Code coverage for GPU: host and device, CUDA and ROCm
RKTracer delivers code coverage for GPU code on the host launcher and the on-device kernel in one workflow, from statement and branch through condition, MC/DC and multi-condition. It covers CUDA on NVIDIA through the nvcc toolchain, ROCm on AMD GPUs and Bazel builds, without changing your source or build system.
No source changes · host + device in one report · HTML and XML reports
# Just prefix your existing CUDA build command $ rktracer make all preprocessing host (.cpp) + device (.cu) with nvcc… instrumenting host + device translation units… ✓ build complete, no source modified # Run your tests, then generate the report $ ctest && rkresults --report html ✓ host · MC/DC 100% · decision 100% ✓ device · MC/DC 97.4% · decision 100%
Your tests run the launcher. The kernel goes uncounted.

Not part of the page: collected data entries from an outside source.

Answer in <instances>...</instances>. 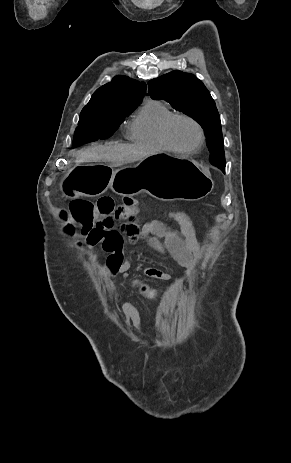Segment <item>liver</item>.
Wrapping results in <instances>:
<instances>
[{
  "label": "liver",
  "instance_id": "liver-1",
  "mask_svg": "<svg viewBox=\"0 0 291 463\" xmlns=\"http://www.w3.org/2000/svg\"><path fill=\"white\" fill-rule=\"evenodd\" d=\"M157 154V150L149 147L126 144L96 145L81 151L77 163L107 162L112 167L124 163L140 161Z\"/></svg>",
  "mask_w": 291,
  "mask_h": 463
}]
</instances>
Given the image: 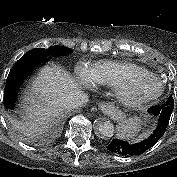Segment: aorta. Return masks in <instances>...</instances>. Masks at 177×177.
<instances>
[{"mask_svg":"<svg viewBox=\"0 0 177 177\" xmlns=\"http://www.w3.org/2000/svg\"><path fill=\"white\" fill-rule=\"evenodd\" d=\"M95 127L102 138H111L114 135V125L107 119L97 121Z\"/></svg>","mask_w":177,"mask_h":177,"instance_id":"aorta-1","label":"aorta"}]
</instances>
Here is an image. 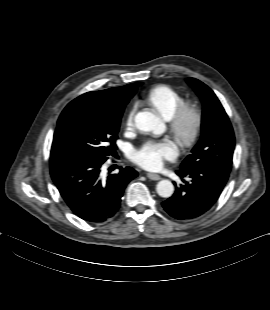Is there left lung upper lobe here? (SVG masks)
<instances>
[{
	"instance_id": "5c2ea615",
	"label": "left lung upper lobe",
	"mask_w": 270,
	"mask_h": 310,
	"mask_svg": "<svg viewBox=\"0 0 270 310\" xmlns=\"http://www.w3.org/2000/svg\"><path fill=\"white\" fill-rule=\"evenodd\" d=\"M203 102L202 135L181 169L204 167L230 173L235 138L229 118L214 92L201 81L188 78Z\"/></svg>"
}]
</instances>
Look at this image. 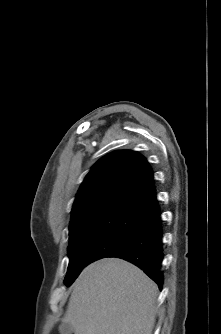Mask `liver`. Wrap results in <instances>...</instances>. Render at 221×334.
<instances>
[{"instance_id": "6515ba94", "label": "liver", "mask_w": 221, "mask_h": 334, "mask_svg": "<svg viewBox=\"0 0 221 334\" xmlns=\"http://www.w3.org/2000/svg\"><path fill=\"white\" fill-rule=\"evenodd\" d=\"M157 285L135 265L104 258L73 284L63 322L75 334H152Z\"/></svg>"}]
</instances>
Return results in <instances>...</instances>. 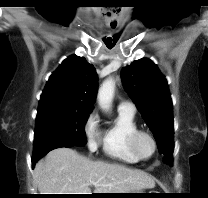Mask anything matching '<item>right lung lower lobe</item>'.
I'll return each instance as SVG.
<instances>
[{"mask_svg": "<svg viewBox=\"0 0 208 198\" xmlns=\"http://www.w3.org/2000/svg\"><path fill=\"white\" fill-rule=\"evenodd\" d=\"M74 145L66 143V142H57L54 143L52 145H50L49 147L45 148L44 152L41 154H33V159H32V165L34 166V164L46 153H48L49 151L56 149V148H61V147H72Z\"/></svg>", "mask_w": 208, "mask_h": 198, "instance_id": "right-lung-lower-lobe-1", "label": "right lung lower lobe"}]
</instances>
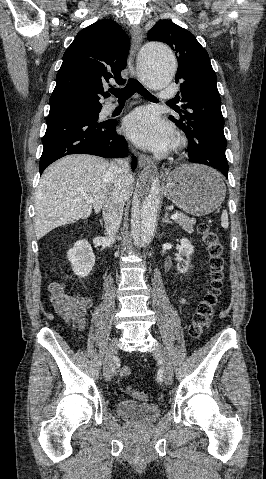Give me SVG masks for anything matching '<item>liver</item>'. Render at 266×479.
<instances>
[{
	"label": "liver",
	"mask_w": 266,
	"mask_h": 479,
	"mask_svg": "<svg viewBox=\"0 0 266 479\" xmlns=\"http://www.w3.org/2000/svg\"><path fill=\"white\" fill-rule=\"evenodd\" d=\"M110 166L105 159L85 154L69 155L50 165L42 174L34 200L37 239L57 227L87 219L93 209L100 212L111 186ZM133 183L130 176L125 200ZM84 195L95 202L87 203Z\"/></svg>",
	"instance_id": "1"
}]
</instances>
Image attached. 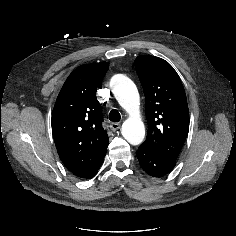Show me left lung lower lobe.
<instances>
[{
  "mask_svg": "<svg viewBox=\"0 0 236 236\" xmlns=\"http://www.w3.org/2000/svg\"><path fill=\"white\" fill-rule=\"evenodd\" d=\"M136 155L142 169L153 177H163L167 175L176 165L175 162L160 157L144 146L138 148Z\"/></svg>",
  "mask_w": 236,
  "mask_h": 236,
  "instance_id": "left-lung-lower-lobe-1",
  "label": "left lung lower lobe"
}]
</instances>
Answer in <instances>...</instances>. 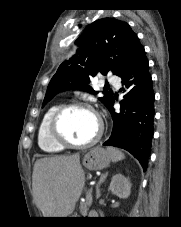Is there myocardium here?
I'll use <instances>...</instances> for the list:
<instances>
[{
	"label": "myocardium",
	"instance_id": "1",
	"mask_svg": "<svg viewBox=\"0 0 181 227\" xmlns=\"http://www.w3.org/2000/svg\"><path fill=\"white\" fill-rule=\"evenodd\" d=\"M74 108H83L88 111H90L97 120L98 123V130L95 134V136L90 139L87 142L84 143H75L67 139L60 131L59 123L62 118V116L71 109ZM103 122L100 118L99 114L96 112V110L88 103L82 102V101H73L70 103L63 104L57 108V110L54 112L53 116L51 117L50 123H49V133L52 139L60 144L63 147L68 148H76V149H86L94 146L102 137L103 134Z\"/></svg>",
	"mask_w": 181,
	"mask_h": 227
}]
</instances>
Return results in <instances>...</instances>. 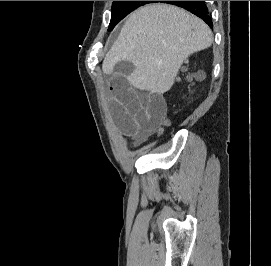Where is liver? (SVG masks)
<instances>
[{
    "label": "liver",
    "instance_id": "obj_1",
    "mask_svg": "<svg viewBox=\"0 0 271 266\" xmlns=\"http://www.w3.org/2000/svg\"><path fill=\"white\" fill-rule=\"evenodd\" d=\"M212 41V31L200 18L176 6L151 4L129 16L102 69L111 75L115 62H132L128 82L139 90L163 94L171 89L183 61Z\"/></svg>",
    "mask_w": 271,
    "mask_h": 266
}]
</instances>
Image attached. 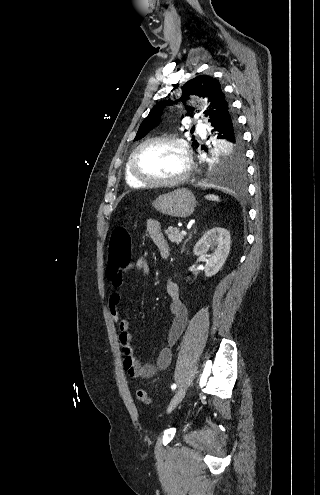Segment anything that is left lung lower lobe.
Instances as JSON below:
<instances>
[{
	"label": "left lung lower lobe",
	"instance_id": "obj_1",
	"mask_svg": "<svg viewBox=\"0 0 320 495\" xmlns=\"http://www.w3.org/2000/svg\"><path fill=\"white\" fill-rule=\"evenodd\" d=\"M211 126L213 128L212 132H214L218 141L230 139L234 135L237 120L231 109H228L223 112Z\"/></svg>",
	"mask_w": 320,
	"mask_h": 495
}]
</instances>
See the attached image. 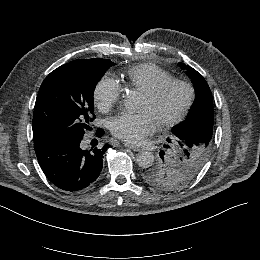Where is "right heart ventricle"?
Masks as SVG:
<instances>
[{"mask_svg": "<svg viewBox=\"0 0 260 260\" xmlns=\"http://www.w3.org/2000/svg\"><path fill=\"white\" fill-rule=\"evenodd\" d=\"M122 78L127 88L142 93L152 89L162 81L172 79V75L158 66L141 64L130 68Z\"/></svg>", "mask_w": 260, "mask_h": 260, "instance_id": "e07e8e85", "label": "right heart ventricle"}]
</instances>
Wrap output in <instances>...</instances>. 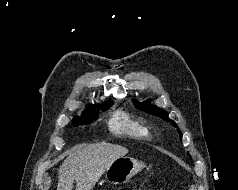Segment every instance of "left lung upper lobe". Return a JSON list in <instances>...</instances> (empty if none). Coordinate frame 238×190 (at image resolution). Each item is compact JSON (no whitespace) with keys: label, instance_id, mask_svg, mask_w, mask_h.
<instances>
[{"label":"left lung upper lobe","instance_id":"5c2ea615","mask_svg":"<svg viewBox=\"0 0 238 190\" xmlns=\"http://www.w3.org/2000/svg\"><path fill=\"white\" fill-rule=\"evenodd\" d=\"M133 102L137 108L147 111L148 113H150L152 115L159 116L165 121H168V122L170 121V119L168 117V113L163 109H160V108L150 105V100H146L143 103H139L138 101H133ZM171 123L175 127H177V125L174 121H171ZM178 132H179L180 136L182 137L181 131L179 129H178Z\"/></svg>","mask_w":238,"mask_h":190}]
</instances>
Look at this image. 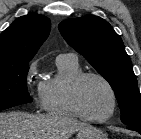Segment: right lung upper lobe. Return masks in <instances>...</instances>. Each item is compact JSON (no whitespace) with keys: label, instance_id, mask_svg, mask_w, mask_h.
Here are the masks:
<instances>
[{"label":"right lung upper lobe","instance_id":"cb5924a9","mask_svg":"<svg viewBox=\"0 0 141 139\" xmlns=\"http://www.w3.org/2000/svg\"><path fill=\"white\" fill-rule=\"evenodd\" d=\"M50 20L36 13L16 19L0 35V65L29 63L50 32Z\"/></svg>","mask_w":141,"mask_h":139}]
</instances>
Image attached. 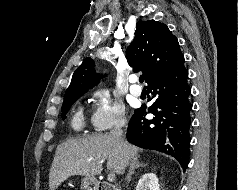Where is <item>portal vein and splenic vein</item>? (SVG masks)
Masks as SVG:
<instances>
[{"mask_svg": "<svg viewBox=\"0 0 238 190\" xmlns=\"http://www.w3.org/2000/svg\"><path fill=\"white\" fill-rule=\"evenodd\" d=\"M114 179H115V174L114 173H109L108 174V181H113Z\"/></svg>", "mask_w": 238, "mask_h": 190, "instance_id": "1", "label": "portal vein and splenic vein"}]
</instances>
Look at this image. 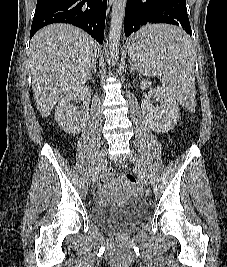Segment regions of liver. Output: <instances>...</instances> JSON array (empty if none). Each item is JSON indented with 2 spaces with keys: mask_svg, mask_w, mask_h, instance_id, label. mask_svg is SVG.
Returning <instances> with one entry per match:
<instances>
[{
  "mask_svg": "<svg viewBox=\"0 0 227 267\" xmlns=\"http://www.w3.org/2000/svg\"><path fill=\"white\" fill-rule=\"evenodd\" d=\"M96 58L95 40L72 25H48L33 36L29 65L33 97L43 118L63 96L86 83Z\"/></svg>",
  "mask_w": 227,
  "mask_h": 267,
  "instance_id": "1",
  "label": "liver"
}]
</instances>
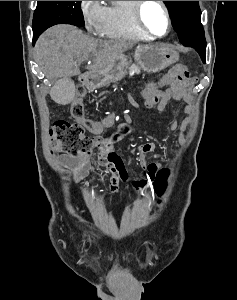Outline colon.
<instances>
[{"instance_id": "5ec220e1", "label": "colon", "mask_w": 237, "mask_h": 300, "mask_svg": "<svg viewBox=\"0 0 237 300\" xmlns=\"http://www.w3.org/2000/svg\"><path fill=\"white\" fill-rule=\"evenodd\" d=\"M172 72L175 74V81L170 87L190 86L194 79L191 77L185 65H177ZM167 89H159L156 93L144 99L146 107L152 108L158 104L164 92ZM85 89L82 86L77 87V92L71 104V114L77 120L84 118V100ZM132 130L131 125L127 123L121 124L117 130L107 137L90 138L85 135L84 129L79 123H71L68 121H58L50 129V140L53 150L64 152L73 157L88 158L93 150L111 148L119 143L122 138L129 134ZM169 172L167 170H159L150 176V184H153L159 194H163L166 190Z\"/></svg>"}]
</instances>
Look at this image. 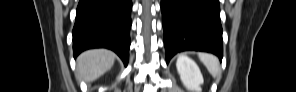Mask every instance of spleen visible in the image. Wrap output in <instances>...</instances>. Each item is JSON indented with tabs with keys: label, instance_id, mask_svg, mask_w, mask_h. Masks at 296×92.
Listing matches in <instances>:
<instances>
[{
	"label": "spleen",
	"instance_id": "spleen-1",
	"mask_svg": "<svg viewBox=\"0 0 296 92\" xmlns=\"http://www.w3.org/2000/svg\"><path fill=\"white\" fill-rule=\"evenodd\" d=\"M198 56L208 69L209 73L213 77H216L220 72V64L218 59L215 56L207 53H199Z\"/></svg>",
	"mask_w": 296,
	"mask_h": 92
}]
</instances>
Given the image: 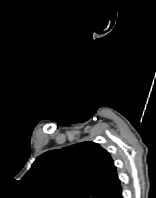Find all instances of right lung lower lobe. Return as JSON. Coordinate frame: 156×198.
<instances>
[{"label": "right lung lower lobe", "mask_w": 156, "mask_h": 198, "mask_svg": "<svg viewBox=\"0 0 156 198\" xmlns=\"http://www.w3.org/2000/svg\"><path fill=\"white\" fill-rule=\"evenodd\" d=\"M115 198H123L122 197V191Z\"/></svg>", "instance_id": "right-lung-lower-lobe-1"}]
</instances>
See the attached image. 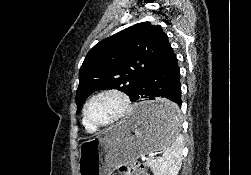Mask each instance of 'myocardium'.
<instances>
[{"mask_svg": "<svg viewBox=\"0 0 251 175\" xmlns=\"http://www.w3.org/2000/svg\"><path fill=\"white\" fill-rule=\"evenodd\" d=\"M105 93L118 94L123 102L124 111H123L122 115L111 124H108V125H95L94 124L92 126H89L90 128H92L95 131H101V130L113 128V127L123 123L126 119H128L131 116V114L133 112L132 100H131L129 94L125 90H123L122 88H119V87L104 88V89H101L100 91L96 92L95 94H93L85 103L84 108H83V124H84V126H88L89 105L91 104V102L95 98H97L98 96L103 95Z\"/></svg>", "mask_w": 251, "mask_h": 175, "instance_id": "f54148a6", "label": "myocardium"}]
</instances>
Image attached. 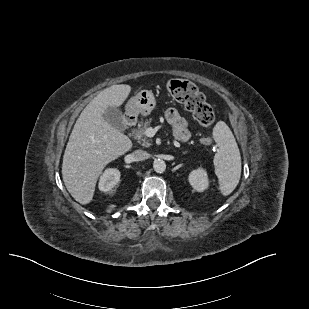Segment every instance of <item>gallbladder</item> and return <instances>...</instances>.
<instances>
[{
	"mask_svg": "<svg viewBox=\"0 0 309 309\" xmlns=\"http://www.w3.org/2000/svg\"><path fill=\"white\" fill-rule=\"evenodd\" d=\"M103 117L111 126L119 131H124L127 127L123 120V114L117 107H108L105 110Z\"/></svg>",
	"mask_w": 309,
	"mask_h": 309,
	"instance_id": "obj_1",
	"label": "gallbladder"
}]
</instances>
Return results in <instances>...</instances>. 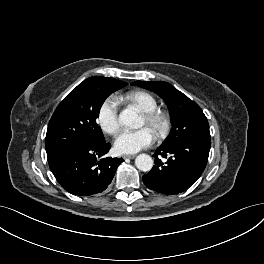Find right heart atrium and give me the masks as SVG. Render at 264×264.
Listing matches in <instances>:
<instances>
[{"label":"right heart atrium","mask_w":264,"mask_h":264,"mask_svg":"<svg viewBox=\"0 0 264 264\" xmlns=\"http://www.w3.org/2000/svg\"><path fill=\"white\" fill-rule=\"evenodd\" d=\"M97 122L100 128L108 134H115L119 130V104L117 98L109 96L102 101L97 111Z\"/></svg>","instance_id":"obj_1"}]
</instances>
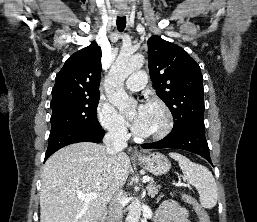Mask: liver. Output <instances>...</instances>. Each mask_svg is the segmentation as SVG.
Returning <instances> with one entry per match:
<instances>
[{
    "label": "liver",
    "instance_id": "liver-1",
    "mask_svg": "<svg viewBox=\"0 0 257 222\" xmlns=\"http://www.w3.org/2000/svg\"><path fill=\"white\" fill-rule=\"evenodd\" d=\"M130 159L111 157L106 147L80 142L54 153L45 163L40 192V222H97L126 183ZM97 193L86 201L80 194Z\"/></svg>",
    "mask_w": 257,
    "mask_h": 222
}]
</instances>
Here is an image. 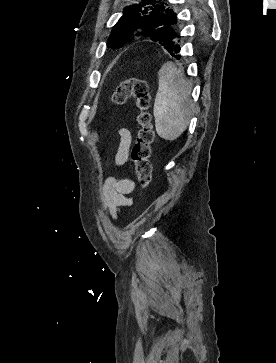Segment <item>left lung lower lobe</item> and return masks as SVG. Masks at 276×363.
I'll return each mask as SVG.
<instances>
[{"mask_svg": "<svg viewBox=\"0 0 276 363\" xmlns=\"http://www.w3.org/2000/svg\"><path fill=\"white\" fill-rule=\"evenodd\" d=\"M172 56L176 57L177 59H180V55H177V53L180 51V46L178 43L171 42L168 44L167 48H165Z\"/></svg>", "mask_w": 276, "mask_h": 363, "instance_id": "0a47b994", "label": "left lung lower lobe"}]
</instances>
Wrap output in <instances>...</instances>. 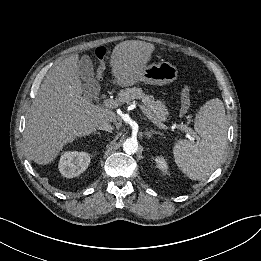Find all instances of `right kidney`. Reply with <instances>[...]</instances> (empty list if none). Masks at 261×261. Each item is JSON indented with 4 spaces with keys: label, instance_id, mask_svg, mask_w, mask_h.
Returning <instances> with one entry per match:
<instances>
[{
    "label": "right kidney",
    "instance_id": "ca27d5eb",
    "mask_svg": "<svg viewBox=\"0 0 261 261\" xmlns=\"http://www.w3.org/2000/svg\"><path fill=\"white\" fill-rule=\"evenodd\" d=\"M90 160L87 152L67 151L61 155L58 167L64 177L73 178L87 169Z\"/></svg>",
    "mask_w": 261,
    "mask_h": 261
}]
</instances>
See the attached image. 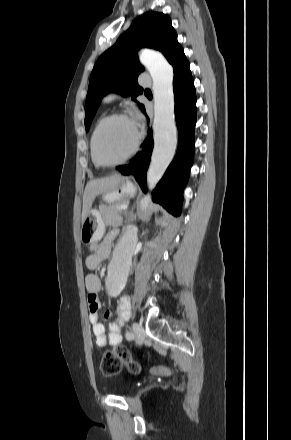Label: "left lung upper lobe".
Returning <instances> with one entry per match:
<instances>
[{
  "mask_svg": "<svg viewBox=\"0 0 291 440\" xmlns=\"http://www.w3.org/2000/svg\"><path fill=\"white\" fill-rule=\"evenodd\" d=\"M142 47L159 50L172 65L183 54L167 15L146 12L137 17L117 42L99 57L93 68L85 102L86 131L90 128L102 96L117 91L123 96L131 95L135 100L143 93L137 84V76L144 71L137 56V50ZM140 108L145 112L143 105Z\"/></svg>",
  "mask_w": 291,
  "mask_h": 440,
  "instance_id": "obj_1",
  "label": "left lung upper lobe"
}]
</instances>
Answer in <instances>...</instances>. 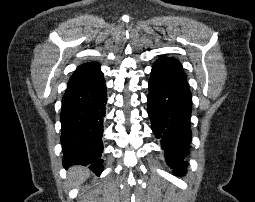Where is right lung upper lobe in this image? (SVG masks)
<instances>
[{"instance_id":"obj_1","label":"right lung upper lobe","mask_w":255,"mask_h":202,"mask_svg":"<svg viewBox=\"0 0 255 202\" xmlns=\"http://www.w3.org/2000/svg\"><path fill=\"white\" fill-rule=\"evenodd\" d=\"M103 77L98 63H85L80 65L74 74L71 76L68 87H75L80 85L95 82Z\"/></svg>"}]
</instances>
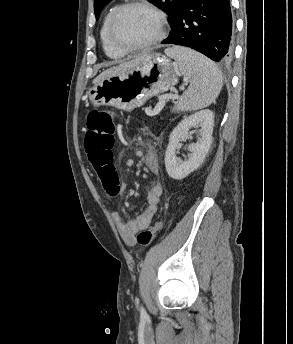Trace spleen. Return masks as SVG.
Returning <instances> with one entry per match:
<instances>
[{
  "mask_svg": "<svg viewBox=\"0 0 293 344\" xmlns=\"http://www.w3.org/2000/svg\"><path fill=\"white\" fill-rule=\"evenodd\" d=\"M188 80L189 87L176 102L174 111H194L209 106L218 97L223 78L216 64L204 55L185 47L167 48Z\"/></svg>",
  "mask_w": 293,
  "mask_h": 344,
  "instance_id": "spleen-1",
  "label": "spleen"
}]
</instances>
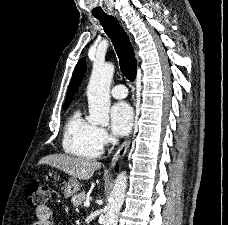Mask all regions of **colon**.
I'll list each match as a JSON object with an SVG mask.
<instances>
[{
	"mask_svg": "<svg viewBox=\"0 0 228 225\" xmlns=\"http://www.w3.org/2000/svg\"><path fill=\"white\" fill-rule=\"evenodd\" d=\"M26 196L31 208L37 211H44L47 207L46 201L50 200L47 185L33 180L27 184Z\"/></svg>",
	"mask_w": 228,
	"mask_h": 225,
	"instance_id": "obj_1",
	"label": "colon"
}]
</instances>
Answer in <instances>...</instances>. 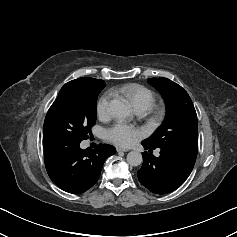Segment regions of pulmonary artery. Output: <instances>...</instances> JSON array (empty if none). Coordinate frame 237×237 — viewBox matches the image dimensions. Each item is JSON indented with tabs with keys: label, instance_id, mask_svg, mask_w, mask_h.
Segmentation results:
<instances>
[{
	"label": "pulmonary artery",
	"instance_id": "e3ab8cb5",
	"mask_svg": "<svg viewBox=\"0 0 237 237\" xmlns=\"http://www.w3.org/2000/svg\"><path fill=\"white\" fill-rule=\"evenodd\" d=\"M136 112L139 114V115H143L145 112H146V110H144V109H136ZM158 154V153H157Z\"/></svg>",
	"mask_w": 237,
	"mask_h": 237
}]
</instances>
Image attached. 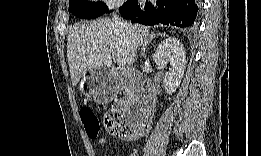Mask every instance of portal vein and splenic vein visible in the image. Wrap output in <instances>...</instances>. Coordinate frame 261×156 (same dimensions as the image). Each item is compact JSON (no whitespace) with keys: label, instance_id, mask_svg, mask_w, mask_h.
Wrapping results in <instances>:
<instances>
[{"label":"portal vein and splenic vein","instance_id":"1","mask_svg":"<svg viewBox=\"0 0 261 156\" xmlns=\"http://www.w3.org/2000/svg\"><path fill=\"white\" fill-rule=\"evenodd\" d=\"M116 61L117 64L122 67L126 64V61L124 59L117 58Z\"/></svg>","mask_w":261,"mask_h":156}]
</instances>
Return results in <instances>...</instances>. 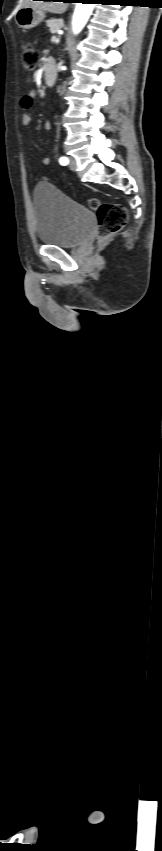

GPU and accelerator code now powers perception, sensor fusion, signal processing and on-device inference, and that logic is increasingly safety-relevant. Yet most code coverage tools only see the host side. They watch the CPU launch a kernel and then stop at the device boundary, so the branches and conditions inside __global__ and __device__ functions run untested and uncounted. That is a silent gap in the coverage picture for exactly the code that does the heaviest lifting.
Parallelism makes the gap worse. A kernel runs across thousands of threads with warp divergence and boundary tiles, so a path you saw execute once may never have run for the data that matters. Real code coverage for GPU means measuring structural coverage inside the device kernels themselves, not inferring it from a host approximation. RKTracer closes that gap by instrumenting the host launcher and the on-device kernel with one engine, then reporting both together.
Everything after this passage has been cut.